GOAL OF THE EXERCISE >> What lines of the listing below contain the word "ophalen"? Copy each of them out.

RECORDED DATA >>
= = =
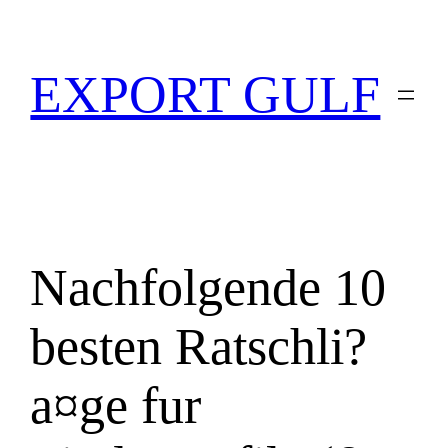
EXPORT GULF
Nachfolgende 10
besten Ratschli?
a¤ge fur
= = =
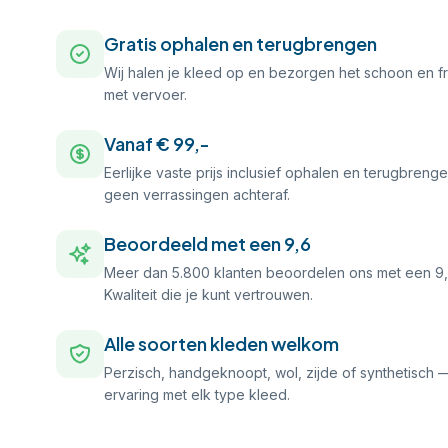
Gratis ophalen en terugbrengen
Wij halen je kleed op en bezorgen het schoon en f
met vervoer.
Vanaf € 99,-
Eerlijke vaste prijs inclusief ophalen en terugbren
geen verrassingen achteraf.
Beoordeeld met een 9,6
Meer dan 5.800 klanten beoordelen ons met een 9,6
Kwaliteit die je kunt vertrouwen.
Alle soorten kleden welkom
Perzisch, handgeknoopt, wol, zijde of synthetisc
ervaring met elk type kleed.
= = =
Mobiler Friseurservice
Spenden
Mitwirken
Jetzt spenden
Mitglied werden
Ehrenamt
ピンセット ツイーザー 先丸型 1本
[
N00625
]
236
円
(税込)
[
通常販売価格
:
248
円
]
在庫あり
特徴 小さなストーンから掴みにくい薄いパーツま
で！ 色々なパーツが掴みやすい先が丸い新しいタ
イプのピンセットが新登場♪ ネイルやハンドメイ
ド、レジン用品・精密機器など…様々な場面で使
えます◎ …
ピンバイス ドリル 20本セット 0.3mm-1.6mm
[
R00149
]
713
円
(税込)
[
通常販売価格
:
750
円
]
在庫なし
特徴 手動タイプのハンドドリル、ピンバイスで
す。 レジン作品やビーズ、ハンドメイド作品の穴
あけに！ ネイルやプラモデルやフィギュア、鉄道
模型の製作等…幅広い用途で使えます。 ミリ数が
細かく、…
= = =
SOLUTION >>
Gratis ophalen en terugbrengen
Eerlijke vaste prijs inclusief ophalen en terugbren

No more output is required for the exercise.